And yet, every time I visit the Pomonok housing projects, I feel a certain unease -- a sinking feeling in the pit of my stomach, a sense that the story that I so cherish about America is somehow incomplete. Alongside my family’s American Dream, there is another, harsher story -- the brutal story of American racism. While my ancestors arrived here to the Statue of Liberty, the ancestors of many African American families arrived to the slave auction block. While my family has experienced four generations of upward mobility, many African American families have experienced four centuries of ongoing oppression.

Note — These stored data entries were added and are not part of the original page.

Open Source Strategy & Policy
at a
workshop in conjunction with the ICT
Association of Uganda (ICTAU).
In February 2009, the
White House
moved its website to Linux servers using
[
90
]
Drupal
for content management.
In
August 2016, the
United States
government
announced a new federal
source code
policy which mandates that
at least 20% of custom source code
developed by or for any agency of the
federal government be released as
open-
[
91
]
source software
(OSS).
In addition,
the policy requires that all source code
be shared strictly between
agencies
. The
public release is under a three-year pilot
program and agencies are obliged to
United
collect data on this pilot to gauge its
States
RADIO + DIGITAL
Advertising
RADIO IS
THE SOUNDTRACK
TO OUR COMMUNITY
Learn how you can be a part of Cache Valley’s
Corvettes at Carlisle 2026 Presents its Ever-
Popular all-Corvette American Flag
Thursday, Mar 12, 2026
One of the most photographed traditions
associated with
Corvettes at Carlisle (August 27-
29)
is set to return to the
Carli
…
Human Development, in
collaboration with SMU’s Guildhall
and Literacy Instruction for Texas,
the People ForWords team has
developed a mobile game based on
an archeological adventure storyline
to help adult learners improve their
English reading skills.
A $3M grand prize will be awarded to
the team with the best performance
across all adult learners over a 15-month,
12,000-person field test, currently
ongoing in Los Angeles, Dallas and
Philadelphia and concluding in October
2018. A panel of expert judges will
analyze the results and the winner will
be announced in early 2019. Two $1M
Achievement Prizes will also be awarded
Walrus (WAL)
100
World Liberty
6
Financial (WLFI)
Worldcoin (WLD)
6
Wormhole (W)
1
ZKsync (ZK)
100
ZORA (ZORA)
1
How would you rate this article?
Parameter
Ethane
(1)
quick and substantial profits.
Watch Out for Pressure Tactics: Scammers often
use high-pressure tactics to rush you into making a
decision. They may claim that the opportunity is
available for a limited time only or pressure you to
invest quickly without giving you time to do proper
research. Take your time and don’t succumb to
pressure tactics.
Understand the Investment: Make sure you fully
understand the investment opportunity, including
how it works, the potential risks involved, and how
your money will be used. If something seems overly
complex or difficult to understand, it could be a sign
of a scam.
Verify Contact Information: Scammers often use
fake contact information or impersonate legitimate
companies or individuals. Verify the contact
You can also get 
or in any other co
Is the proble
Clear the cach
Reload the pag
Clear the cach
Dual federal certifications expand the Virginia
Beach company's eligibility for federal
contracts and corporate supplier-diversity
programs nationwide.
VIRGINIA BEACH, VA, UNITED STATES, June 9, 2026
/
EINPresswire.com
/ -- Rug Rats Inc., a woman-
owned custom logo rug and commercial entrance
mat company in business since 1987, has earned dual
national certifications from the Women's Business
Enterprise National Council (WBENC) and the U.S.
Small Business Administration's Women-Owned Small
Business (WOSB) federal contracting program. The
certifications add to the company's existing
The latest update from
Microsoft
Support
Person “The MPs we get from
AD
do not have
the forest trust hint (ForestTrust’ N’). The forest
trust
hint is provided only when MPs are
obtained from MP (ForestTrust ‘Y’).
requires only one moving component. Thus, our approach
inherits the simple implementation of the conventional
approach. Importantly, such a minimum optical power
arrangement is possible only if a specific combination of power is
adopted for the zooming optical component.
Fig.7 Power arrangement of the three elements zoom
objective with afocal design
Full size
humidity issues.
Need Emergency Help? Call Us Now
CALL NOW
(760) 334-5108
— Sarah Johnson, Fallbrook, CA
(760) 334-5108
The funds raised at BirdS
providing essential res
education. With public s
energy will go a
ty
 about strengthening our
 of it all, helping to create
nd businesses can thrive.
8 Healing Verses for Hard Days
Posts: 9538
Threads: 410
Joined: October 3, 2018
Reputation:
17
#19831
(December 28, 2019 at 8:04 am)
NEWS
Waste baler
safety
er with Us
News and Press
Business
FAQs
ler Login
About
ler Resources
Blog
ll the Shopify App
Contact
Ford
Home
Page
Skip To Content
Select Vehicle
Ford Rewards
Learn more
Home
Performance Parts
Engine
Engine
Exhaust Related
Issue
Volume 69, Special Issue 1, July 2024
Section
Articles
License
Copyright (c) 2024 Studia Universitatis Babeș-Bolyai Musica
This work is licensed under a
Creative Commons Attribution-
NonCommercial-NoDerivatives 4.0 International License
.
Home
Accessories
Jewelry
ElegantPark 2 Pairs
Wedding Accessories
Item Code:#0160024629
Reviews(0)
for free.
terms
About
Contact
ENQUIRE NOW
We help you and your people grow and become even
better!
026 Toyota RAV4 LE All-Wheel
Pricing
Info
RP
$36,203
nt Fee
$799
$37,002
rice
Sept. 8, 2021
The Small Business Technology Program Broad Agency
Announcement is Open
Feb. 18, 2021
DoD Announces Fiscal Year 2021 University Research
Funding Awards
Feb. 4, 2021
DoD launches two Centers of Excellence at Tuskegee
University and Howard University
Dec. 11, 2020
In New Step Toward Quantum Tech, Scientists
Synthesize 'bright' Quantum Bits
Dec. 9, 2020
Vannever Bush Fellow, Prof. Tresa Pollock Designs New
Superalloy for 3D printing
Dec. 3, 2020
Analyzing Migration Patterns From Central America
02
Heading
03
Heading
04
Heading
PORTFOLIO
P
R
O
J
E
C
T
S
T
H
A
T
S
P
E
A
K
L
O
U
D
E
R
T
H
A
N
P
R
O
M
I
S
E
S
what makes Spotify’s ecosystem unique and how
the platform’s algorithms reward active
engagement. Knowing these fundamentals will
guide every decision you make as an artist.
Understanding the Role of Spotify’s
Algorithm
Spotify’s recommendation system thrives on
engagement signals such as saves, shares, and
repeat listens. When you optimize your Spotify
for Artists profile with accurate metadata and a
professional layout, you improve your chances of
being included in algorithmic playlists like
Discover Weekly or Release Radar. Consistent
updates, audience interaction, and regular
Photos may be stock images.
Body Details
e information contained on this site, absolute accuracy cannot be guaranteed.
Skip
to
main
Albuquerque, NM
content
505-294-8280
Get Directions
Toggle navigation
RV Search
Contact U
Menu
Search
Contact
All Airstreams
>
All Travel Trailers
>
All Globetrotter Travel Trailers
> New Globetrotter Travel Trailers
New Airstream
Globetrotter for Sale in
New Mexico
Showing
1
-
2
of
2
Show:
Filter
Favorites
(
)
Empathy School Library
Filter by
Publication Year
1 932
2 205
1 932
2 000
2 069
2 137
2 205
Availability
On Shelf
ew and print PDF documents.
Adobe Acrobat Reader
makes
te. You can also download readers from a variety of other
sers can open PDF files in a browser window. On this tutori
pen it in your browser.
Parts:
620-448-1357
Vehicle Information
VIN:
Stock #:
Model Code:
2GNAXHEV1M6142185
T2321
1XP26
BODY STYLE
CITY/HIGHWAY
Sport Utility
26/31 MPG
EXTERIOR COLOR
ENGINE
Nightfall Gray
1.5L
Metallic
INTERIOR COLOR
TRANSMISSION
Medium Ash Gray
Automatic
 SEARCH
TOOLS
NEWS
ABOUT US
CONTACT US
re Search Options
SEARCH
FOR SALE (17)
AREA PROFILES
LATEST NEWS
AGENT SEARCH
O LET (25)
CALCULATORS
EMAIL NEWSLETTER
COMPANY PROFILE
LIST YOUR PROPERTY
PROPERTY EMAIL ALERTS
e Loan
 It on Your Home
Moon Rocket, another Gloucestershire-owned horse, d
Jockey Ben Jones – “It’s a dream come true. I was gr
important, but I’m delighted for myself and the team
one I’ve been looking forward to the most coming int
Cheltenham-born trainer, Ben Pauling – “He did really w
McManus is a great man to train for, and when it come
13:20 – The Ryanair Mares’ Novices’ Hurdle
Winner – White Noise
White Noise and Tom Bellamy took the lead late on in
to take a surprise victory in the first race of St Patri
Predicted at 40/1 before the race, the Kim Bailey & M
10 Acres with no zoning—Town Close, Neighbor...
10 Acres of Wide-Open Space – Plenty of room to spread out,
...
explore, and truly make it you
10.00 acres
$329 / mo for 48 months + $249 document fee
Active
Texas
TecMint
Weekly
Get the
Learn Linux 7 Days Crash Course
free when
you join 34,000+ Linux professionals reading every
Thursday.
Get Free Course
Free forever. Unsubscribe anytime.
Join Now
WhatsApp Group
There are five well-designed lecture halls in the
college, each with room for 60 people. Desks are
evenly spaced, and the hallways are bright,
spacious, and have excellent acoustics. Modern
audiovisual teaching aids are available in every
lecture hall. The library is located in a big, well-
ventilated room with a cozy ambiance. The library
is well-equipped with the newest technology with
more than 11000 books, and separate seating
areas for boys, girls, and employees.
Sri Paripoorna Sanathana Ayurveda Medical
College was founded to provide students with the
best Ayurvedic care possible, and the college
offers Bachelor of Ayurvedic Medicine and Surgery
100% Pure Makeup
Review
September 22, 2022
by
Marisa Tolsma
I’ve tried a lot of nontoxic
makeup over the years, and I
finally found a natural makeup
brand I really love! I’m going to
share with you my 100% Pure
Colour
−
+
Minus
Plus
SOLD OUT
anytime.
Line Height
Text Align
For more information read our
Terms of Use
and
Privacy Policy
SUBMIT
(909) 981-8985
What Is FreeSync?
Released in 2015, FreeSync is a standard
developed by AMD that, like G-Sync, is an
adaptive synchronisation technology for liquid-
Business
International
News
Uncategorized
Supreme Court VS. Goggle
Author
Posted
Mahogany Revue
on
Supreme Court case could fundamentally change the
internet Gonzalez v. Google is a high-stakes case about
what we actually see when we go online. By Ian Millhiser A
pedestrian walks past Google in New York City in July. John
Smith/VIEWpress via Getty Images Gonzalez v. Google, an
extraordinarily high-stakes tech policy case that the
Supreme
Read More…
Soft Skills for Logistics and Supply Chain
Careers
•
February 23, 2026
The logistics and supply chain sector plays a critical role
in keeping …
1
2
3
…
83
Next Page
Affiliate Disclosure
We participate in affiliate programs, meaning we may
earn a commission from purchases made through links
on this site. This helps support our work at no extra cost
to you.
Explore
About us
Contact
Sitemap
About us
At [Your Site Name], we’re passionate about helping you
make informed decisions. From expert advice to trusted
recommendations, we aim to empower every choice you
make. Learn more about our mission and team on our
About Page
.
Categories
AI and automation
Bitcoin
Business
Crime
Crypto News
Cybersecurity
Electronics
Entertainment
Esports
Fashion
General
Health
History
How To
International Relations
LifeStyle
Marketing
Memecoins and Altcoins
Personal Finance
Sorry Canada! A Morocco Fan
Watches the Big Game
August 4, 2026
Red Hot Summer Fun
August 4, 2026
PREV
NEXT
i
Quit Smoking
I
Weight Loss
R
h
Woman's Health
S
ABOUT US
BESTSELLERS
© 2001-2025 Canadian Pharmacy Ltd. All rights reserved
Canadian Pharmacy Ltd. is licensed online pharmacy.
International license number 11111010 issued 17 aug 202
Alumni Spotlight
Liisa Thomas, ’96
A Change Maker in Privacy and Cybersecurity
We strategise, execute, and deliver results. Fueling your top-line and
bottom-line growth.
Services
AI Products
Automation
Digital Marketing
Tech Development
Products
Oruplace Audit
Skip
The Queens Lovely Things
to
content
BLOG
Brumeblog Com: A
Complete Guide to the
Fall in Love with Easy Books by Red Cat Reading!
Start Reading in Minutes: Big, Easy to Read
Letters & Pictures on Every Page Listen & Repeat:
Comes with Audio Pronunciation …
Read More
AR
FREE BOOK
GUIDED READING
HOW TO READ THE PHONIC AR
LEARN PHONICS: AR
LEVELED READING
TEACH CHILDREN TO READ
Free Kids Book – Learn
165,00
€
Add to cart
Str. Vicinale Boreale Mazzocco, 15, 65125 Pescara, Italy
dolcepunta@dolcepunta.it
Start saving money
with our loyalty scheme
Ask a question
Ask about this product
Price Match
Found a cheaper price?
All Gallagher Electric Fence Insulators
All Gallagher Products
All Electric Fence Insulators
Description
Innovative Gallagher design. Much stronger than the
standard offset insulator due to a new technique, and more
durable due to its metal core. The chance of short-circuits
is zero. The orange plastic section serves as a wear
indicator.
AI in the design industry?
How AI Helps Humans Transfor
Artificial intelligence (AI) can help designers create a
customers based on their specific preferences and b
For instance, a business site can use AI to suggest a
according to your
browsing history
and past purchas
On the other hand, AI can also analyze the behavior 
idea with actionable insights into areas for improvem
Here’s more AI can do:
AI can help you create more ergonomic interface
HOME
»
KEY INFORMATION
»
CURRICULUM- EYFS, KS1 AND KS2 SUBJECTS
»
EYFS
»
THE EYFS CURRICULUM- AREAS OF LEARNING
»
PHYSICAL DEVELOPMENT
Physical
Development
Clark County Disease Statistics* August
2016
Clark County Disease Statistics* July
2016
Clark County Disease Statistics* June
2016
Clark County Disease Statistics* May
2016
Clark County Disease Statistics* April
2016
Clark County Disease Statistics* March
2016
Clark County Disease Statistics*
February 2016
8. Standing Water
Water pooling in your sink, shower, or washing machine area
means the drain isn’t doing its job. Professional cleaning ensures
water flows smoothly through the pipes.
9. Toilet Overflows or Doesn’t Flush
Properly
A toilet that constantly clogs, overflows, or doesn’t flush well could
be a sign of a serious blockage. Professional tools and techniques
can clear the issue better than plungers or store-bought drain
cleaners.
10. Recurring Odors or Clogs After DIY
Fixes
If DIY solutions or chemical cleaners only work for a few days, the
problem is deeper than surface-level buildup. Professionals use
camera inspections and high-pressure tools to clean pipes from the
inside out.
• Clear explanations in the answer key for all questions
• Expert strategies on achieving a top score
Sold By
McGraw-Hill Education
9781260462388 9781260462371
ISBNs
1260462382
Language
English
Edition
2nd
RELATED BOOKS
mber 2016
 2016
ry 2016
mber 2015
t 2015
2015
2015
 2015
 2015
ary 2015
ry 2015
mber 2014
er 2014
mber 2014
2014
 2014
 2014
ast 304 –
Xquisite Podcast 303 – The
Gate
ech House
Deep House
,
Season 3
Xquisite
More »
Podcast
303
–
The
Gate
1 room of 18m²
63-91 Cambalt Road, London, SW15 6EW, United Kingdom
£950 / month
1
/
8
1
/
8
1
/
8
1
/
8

Conversations about race can be particularly difficult for Ashkenazi Jews. Our identity in America is rife with internal conflict: we are at once a minority, outsiders, a community on the margins; and yet, we have successfully integrated into seemingly every sphere of American life. We have at once found in this country greater safety and security than any other Jewish community in history; and yet, anti-Semitism is on the rise here. We struggle to reconcile the fact of our white skin with our centuries of pain and oppression.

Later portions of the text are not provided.